Chesterton elabora un saggio su come scrivere un [[Giallo (genere)|giallo]] con la piena consapevolezza di non essere mai riuscito a comporne realmente uno. Tuttavia, nonostante abbia fallito diverse volte, lo scrittore, attraverso un’autorità pratica e scientifica, sostiene che esistano degli ideali di scrittura poliziesca, o meglio, principi fondamentali che risiedono alla base di un giallo. Egli, quindi, comincia a pensare alla teoria dei polizieschi enunciando in tre punti la sua tesi.
==== Primo principio fondamentale ====
"Lo scopo di un racconto di mistero, così come ogni racconto e di ogni mistero, non è l'oscurità, bensì la luce"
L'obiettivo autentico di un giallo non è quello di frastornare o di confondere il lettore, ma illuminarlo in maniera tale che ogni porzione successiva di verità giunga come una sorpresa.

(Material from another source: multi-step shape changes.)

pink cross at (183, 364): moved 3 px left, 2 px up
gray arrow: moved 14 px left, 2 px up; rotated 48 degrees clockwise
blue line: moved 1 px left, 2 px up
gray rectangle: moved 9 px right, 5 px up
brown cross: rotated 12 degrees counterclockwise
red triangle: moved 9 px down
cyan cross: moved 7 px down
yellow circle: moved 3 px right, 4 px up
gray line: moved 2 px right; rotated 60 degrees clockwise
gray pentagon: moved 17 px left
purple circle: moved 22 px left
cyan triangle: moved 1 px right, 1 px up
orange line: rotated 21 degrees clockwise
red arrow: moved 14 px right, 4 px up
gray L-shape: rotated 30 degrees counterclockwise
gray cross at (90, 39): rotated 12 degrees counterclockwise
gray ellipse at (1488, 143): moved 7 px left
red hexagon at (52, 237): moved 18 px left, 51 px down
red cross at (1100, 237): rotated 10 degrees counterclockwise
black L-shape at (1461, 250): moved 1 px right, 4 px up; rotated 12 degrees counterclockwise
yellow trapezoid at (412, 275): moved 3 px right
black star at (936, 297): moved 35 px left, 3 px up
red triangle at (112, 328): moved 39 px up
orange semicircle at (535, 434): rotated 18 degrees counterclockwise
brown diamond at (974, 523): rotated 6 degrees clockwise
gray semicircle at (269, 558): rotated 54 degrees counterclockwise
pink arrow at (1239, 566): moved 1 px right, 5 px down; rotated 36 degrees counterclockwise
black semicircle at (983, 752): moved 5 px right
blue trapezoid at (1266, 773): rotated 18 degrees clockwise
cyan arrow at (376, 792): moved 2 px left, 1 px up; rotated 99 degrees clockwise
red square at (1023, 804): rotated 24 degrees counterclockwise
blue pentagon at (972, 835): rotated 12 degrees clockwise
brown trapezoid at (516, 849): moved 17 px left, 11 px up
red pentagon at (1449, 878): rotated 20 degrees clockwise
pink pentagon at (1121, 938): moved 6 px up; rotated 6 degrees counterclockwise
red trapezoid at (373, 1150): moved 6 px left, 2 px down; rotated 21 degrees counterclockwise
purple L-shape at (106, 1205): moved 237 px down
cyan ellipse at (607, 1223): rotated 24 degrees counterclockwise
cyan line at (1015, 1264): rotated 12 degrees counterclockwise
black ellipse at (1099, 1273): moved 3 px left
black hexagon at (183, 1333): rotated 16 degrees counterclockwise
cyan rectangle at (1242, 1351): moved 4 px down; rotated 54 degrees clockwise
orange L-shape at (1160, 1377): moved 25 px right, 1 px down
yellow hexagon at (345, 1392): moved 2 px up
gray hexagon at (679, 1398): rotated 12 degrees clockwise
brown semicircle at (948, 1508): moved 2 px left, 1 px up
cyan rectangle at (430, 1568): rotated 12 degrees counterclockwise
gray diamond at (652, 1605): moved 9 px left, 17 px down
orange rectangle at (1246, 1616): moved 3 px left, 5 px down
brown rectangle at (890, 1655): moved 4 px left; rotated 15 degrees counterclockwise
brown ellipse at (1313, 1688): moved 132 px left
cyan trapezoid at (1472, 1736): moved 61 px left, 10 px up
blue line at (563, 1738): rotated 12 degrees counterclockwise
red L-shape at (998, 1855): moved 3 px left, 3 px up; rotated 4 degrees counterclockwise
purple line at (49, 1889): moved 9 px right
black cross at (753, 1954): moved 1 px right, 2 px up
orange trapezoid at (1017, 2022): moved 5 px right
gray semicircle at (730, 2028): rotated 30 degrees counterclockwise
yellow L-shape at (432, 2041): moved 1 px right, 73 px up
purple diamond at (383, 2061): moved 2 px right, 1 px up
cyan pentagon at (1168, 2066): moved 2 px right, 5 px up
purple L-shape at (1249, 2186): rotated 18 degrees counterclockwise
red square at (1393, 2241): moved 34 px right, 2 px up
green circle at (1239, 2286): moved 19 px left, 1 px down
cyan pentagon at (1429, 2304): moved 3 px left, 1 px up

Imbrogliare le carte, ovvero celare all'interno della narrazione dei momenti "oscuri" che creano un alone di mistero al caso, non deve essere un’attività fine a sé stessa; tutto quello che si scrive serve perché la luce brilli di più, per dare maggior rilievo alla comprensione finale della vicenda. La soluzione, quindi, deve apparire come un fascio di luce in una stanza buia. Purtroppo, la maggior parte dei polizieschi che risultano scadenti, lo sono perché falliscono proprio in questo punto.
==== Secondo principio fondamentale ====
"L'anima della fiction gialla non è la complessità, bensì la semplicità"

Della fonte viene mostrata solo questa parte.